* **Task statement**
Among the entries, find the lines with the string "Banco" and copy them.
START Exercise data
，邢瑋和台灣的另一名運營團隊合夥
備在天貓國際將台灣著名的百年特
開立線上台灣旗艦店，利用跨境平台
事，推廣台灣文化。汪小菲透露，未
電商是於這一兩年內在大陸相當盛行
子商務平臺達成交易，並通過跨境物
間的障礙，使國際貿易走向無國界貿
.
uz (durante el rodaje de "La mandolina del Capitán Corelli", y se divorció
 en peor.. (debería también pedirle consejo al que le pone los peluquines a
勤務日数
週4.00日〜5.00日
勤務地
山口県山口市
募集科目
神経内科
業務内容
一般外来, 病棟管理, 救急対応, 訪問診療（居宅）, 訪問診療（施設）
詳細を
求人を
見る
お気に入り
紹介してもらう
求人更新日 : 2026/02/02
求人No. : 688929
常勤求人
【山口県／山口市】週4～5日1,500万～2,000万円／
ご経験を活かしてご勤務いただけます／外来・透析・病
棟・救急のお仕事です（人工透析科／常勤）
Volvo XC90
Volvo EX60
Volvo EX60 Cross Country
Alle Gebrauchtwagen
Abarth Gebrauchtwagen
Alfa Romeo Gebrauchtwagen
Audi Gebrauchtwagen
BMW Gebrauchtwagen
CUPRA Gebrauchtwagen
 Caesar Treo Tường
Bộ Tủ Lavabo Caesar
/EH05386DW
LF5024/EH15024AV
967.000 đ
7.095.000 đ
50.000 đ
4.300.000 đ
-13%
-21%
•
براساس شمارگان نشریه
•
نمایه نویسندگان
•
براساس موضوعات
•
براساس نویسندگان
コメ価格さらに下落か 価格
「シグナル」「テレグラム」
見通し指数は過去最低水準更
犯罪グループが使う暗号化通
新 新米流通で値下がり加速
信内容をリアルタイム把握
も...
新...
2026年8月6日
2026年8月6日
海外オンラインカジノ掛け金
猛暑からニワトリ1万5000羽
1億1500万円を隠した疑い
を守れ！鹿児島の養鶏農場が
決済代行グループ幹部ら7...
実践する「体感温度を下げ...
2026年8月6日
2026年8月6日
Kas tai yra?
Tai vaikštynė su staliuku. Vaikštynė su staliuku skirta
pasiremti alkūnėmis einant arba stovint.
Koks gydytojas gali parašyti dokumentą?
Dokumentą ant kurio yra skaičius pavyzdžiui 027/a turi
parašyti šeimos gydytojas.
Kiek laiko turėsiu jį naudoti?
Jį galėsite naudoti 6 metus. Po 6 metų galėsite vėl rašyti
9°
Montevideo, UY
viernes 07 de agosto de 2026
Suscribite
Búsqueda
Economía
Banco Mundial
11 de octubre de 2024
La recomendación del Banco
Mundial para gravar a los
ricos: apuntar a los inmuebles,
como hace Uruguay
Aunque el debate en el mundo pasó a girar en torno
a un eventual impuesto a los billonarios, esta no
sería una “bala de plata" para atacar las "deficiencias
END Exercise data
* **Result of the exercise**
Banco Mundial
La recomendación del Banco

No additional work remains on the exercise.